ダイアモンドモデル
ダイアモンドモデルについて
CEH v12では、ダイアモンドモデル、の内容が追加されている、とのことだった。
侵入を分析し、記述する方法らしいので、まとめておく。
2013年に発表された「Diamond Model of Intrusion Analysis」という論文がもとになっている。
Adversary,Infrastructure,Capability,Victimという4つの要素からなり、その要素間に「イベント」を定義して、分析していくモデル。
diamond-model.pdf (threatintel.academy) から引用
具体的なマルウェアの感染例の図。
diamond-model.pdf (threatintel.academy) から引用
イベントをCyber Kill Chainのフェーズ上にプロットして、「アクティビティスレッド」として表現したものが以下になる。
という感じで、ミクロモデルとして、インシデントの表現方法としてのダイアモンドモデル、という捉え方以外にも、グラフ化して過去の事例を検索しやすくする試みも。

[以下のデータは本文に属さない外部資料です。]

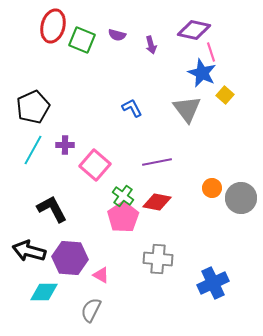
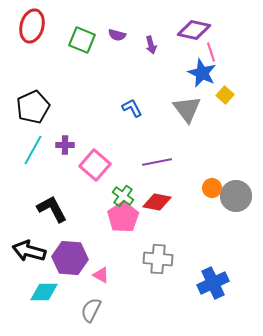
red ellipse: moved 21 px left
gray circle: moved 5 px left, 2 px up
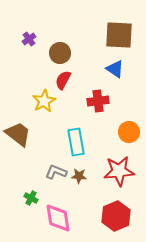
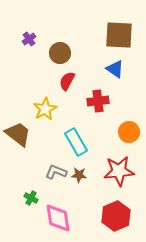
red semicircle: moved 4 px right, 1 px down
yellow star: moved 1 px right, 8 px down
cyan rectangle: rotated 20 degrees counterclockwise
brown star: moved 1 px up
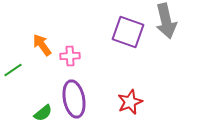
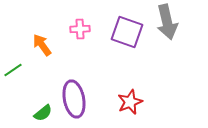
gray arrow: moved 1 px right, 1 px down
purple square: moved 1 px left
pink cross: moved 10 px right, 27 px up
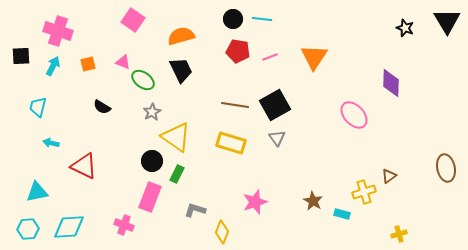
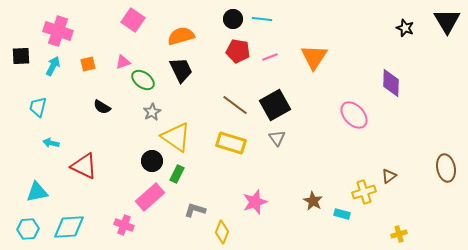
pink triangle at (123, 62): rotated 42 degrees counterclockwise
brown line at (235, 105): rotated 28 degrees clockwise
pink rectangle at (150, 197): rotated 28 degrees clockwise
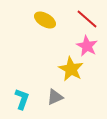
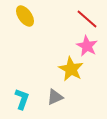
yellow ellipse: moved 20 px left, 4 px up; rotated 25 degrees clockwise
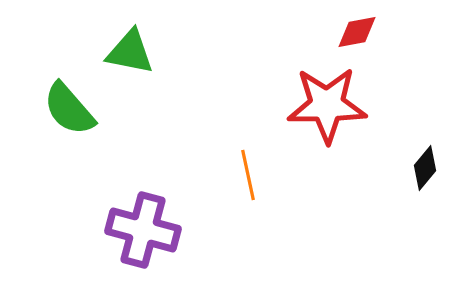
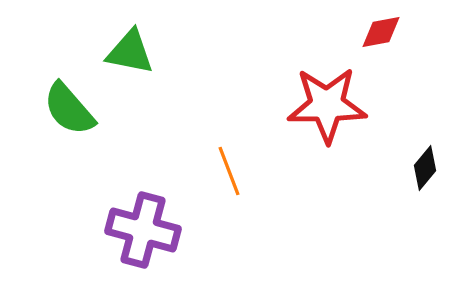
red diamond: moved 24 px right
orange line: moved 19 px left, 4 px up; rotated 9 degrees counterclockwise
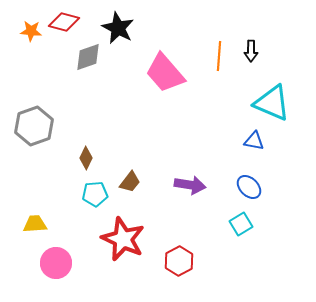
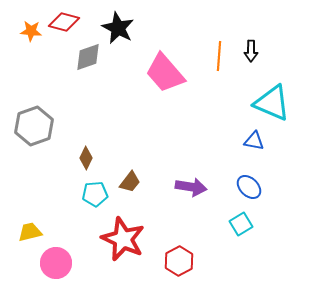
purple arrow: moved 1 px right, 2 px down
yellow trapezoid: moved 5 px left, 8 px down; rotated 10 degrees counterclockwise
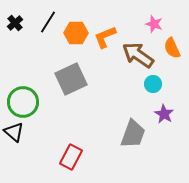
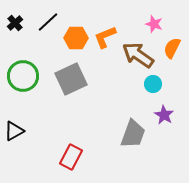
black line: rotated 15 degrees clockwise
orange hexagon: moved 5 px down
orange semicircle: rotated 50 degrees clockwise
green circle: moved 26 px up
purple star: moved 1 px down
black triangle: moved 1 px up; rotated 50 degrees clockwise
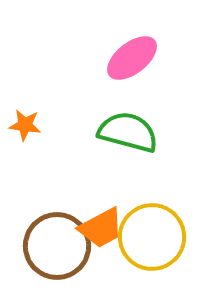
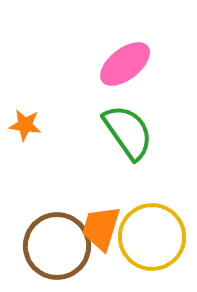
pink ellipse: moved 7 px left, 6 px down
green semicircle: rotated 40 degrees clockwise
orange trapezoid: rotated 135 degrees clockwise
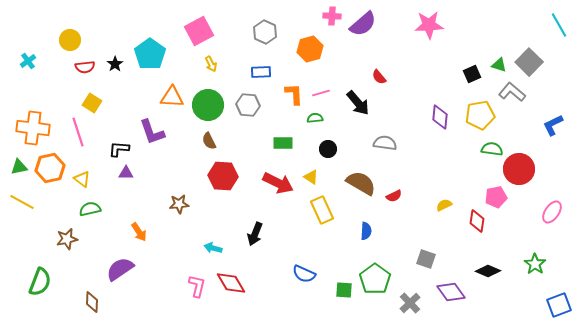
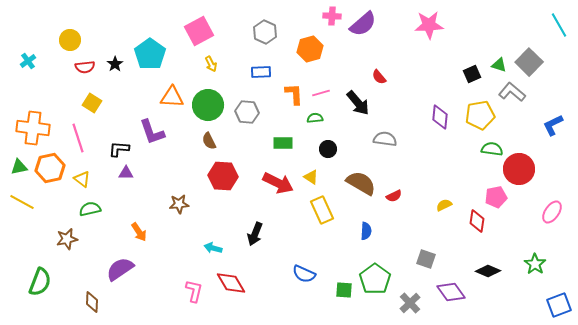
gray hexagon at (248, 105): moved 1 px left, 7 px down
pink line at (78, 132): moved 6 px down
gray semicircle at (385, 143): moved 4 px up
pink L-shape at (197, 286): moved 3 px left, 5 px down
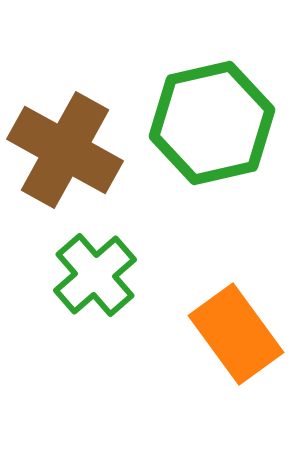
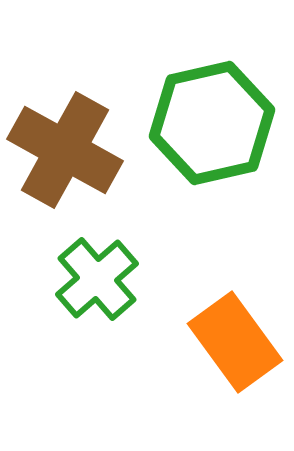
green cross: moved 2 px right, 4 px down
orange rectangle: moved 1 px left, 8 px down
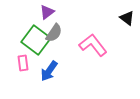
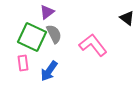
gray semicircle: moved 1 px down; rotated 60 degrees counterclockwise
green square: moved 4 px left, 3 px up; rotated 12 degrees counterclockwise
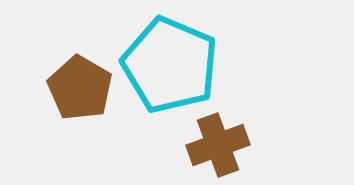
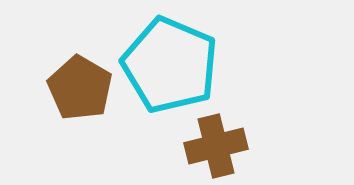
brown cross: moved 2 px left, 1 px down; rotated 6 degrees clockwise
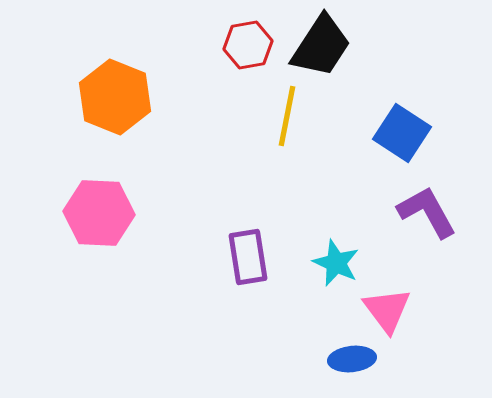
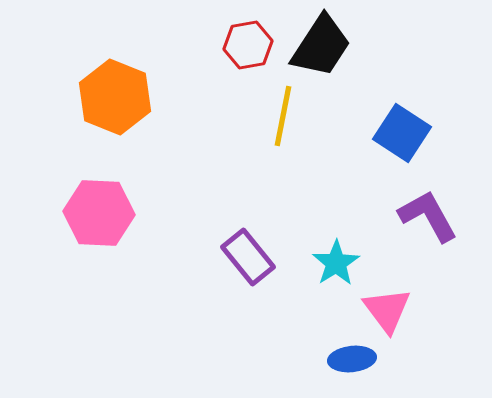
yellow line: moved 4 px left
purple L-shape: moved 1 px right, 4 px down
purple rectangle: rotated 30 degrees counterclockwise
cyan star: rotated 15 degrees clockwise
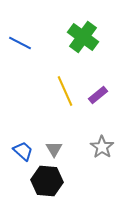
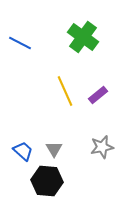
gray star: rotated 25 degrees clockwise
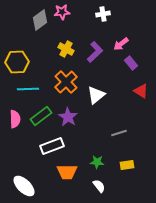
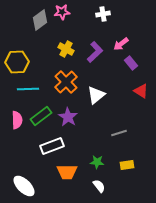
pink semicircle: moved 2 px right, 1 px down
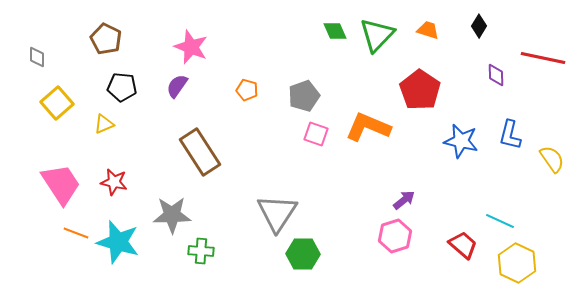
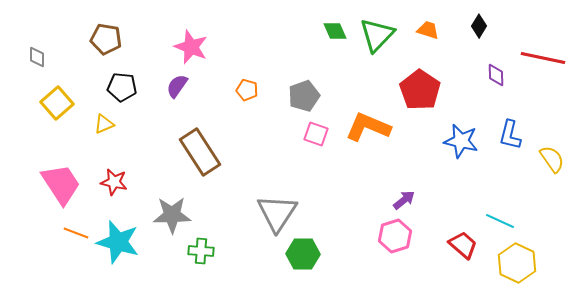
brown pentagon: rotated 16 degrees counterclockwise
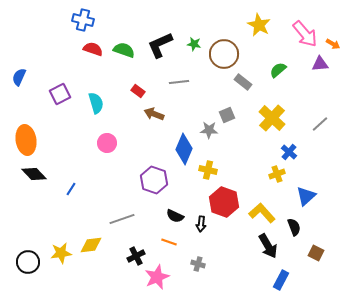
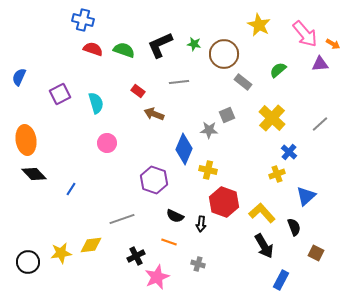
black arrow at (268, 246): moved 4 px left
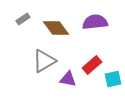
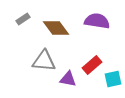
purple semicircle: moved 2 px right, 1 px up; rotated 15 degrees clockwise
gray triangle: rotated 35 degrees clockwise
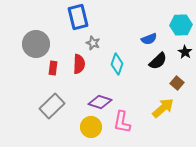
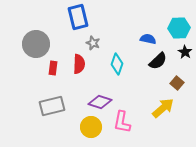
cyan hexagon: moved 2 px left, 3 px down
blue semicircle: moved 1 px left; rotated 147 degrees counterclockwise
gray rectangle: rotated 30 degrees clockwise
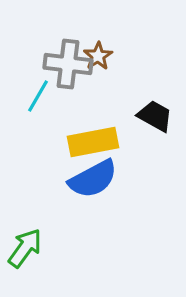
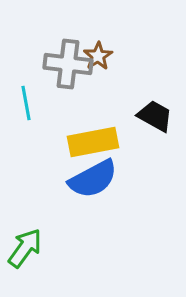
cyan line: moved 12 px left, 7 px down; rotated 40 degrees counterclockwise
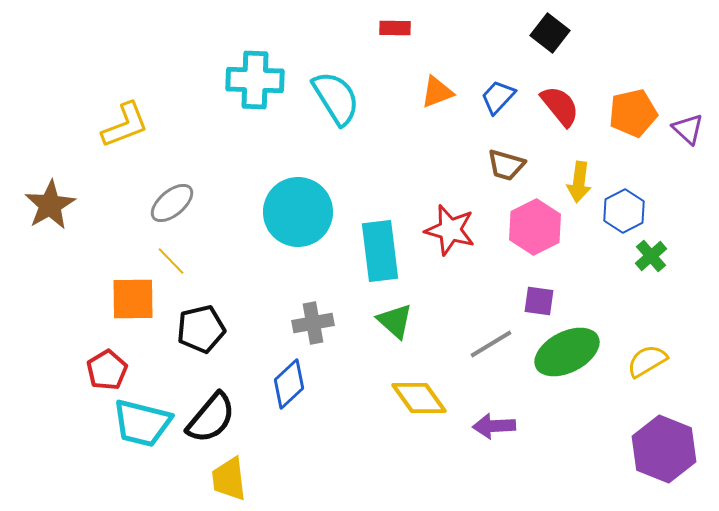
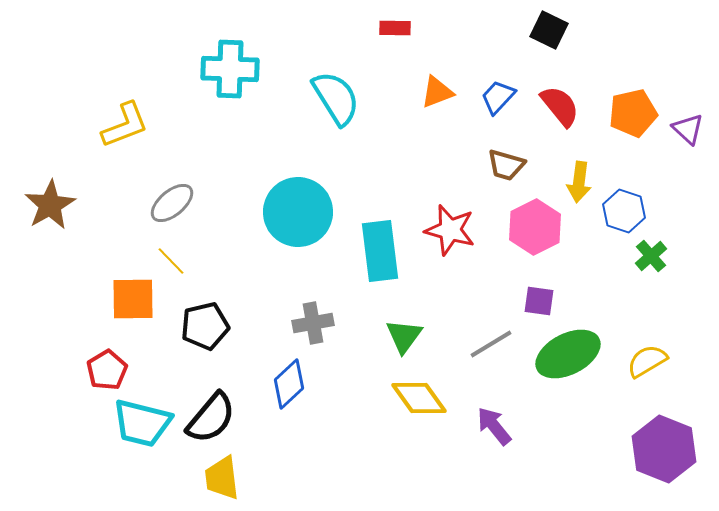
black square: moved 1 px left, 3 px up; rotated 12 degrees counterclockwise
cyan cross: moved 25 px left, 11 px up
blue hexagon: rotated 15 degrees counterclockwise
green triangle: moved 9 px right, 15 px down; rotated 24 degrees clockwise
black pentagon: moved 4 px right, 3 px up
green ellipse: moved 1 px right, 2 px down
purple arrow: rotated 54 degrees clockwise
yellow trapezoid: moved 7 px left, 1 px up
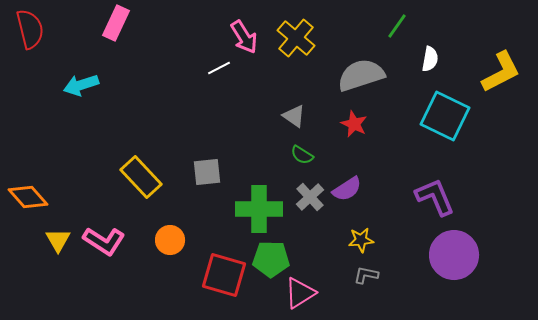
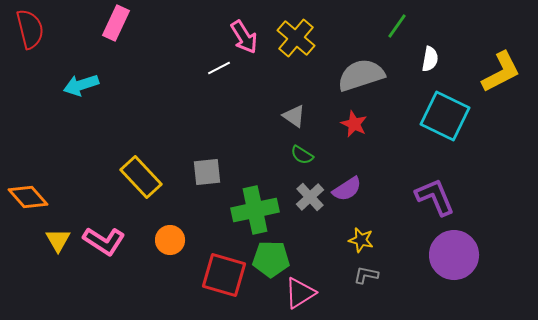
green cross: moved 4 px left, 1 px down; rotated 12 degrees counterclockwise
yellow star: rotated 20 degrees clockwise
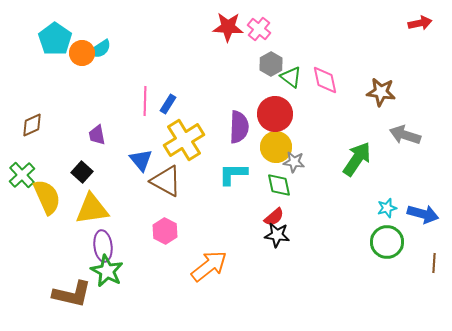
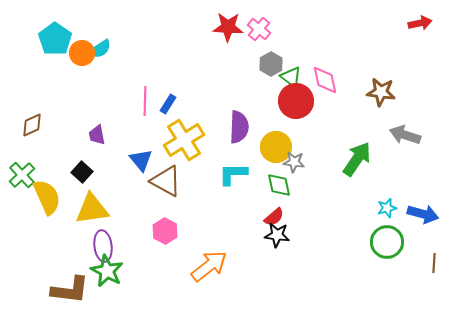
red circle: moved 21 px right, 13 px up
brown L-shape: moved 2 px left, 4 px up; rotated 6 degrees counterclockwise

https://www.ipsj.or.jp/award/9faeag0000004f4v-att/L-015.pdf
マクロモデルとして、インシデントの概要を示すためにも使用される。
一番分かりやすい例は、スターウォーズを題材にしたこちら。
引用:https://threatconnect.com/blog/diamond-model-threat-intelligence-star-wars/
攻撃者がルークで、X-WINGに乗って、ブラスターやフォースという能力を用いて、デススターが被害者になっているのが面白い。モチベーションは復習で、攻撃手法はフォースによる操縦とコミュニケーション。
インシデントの表現では、被害者・攻撃者どちらかに偏りがちになってしまうが、ダイアモンドモデルでは、俯瞰的に表現できるのが良いと思う。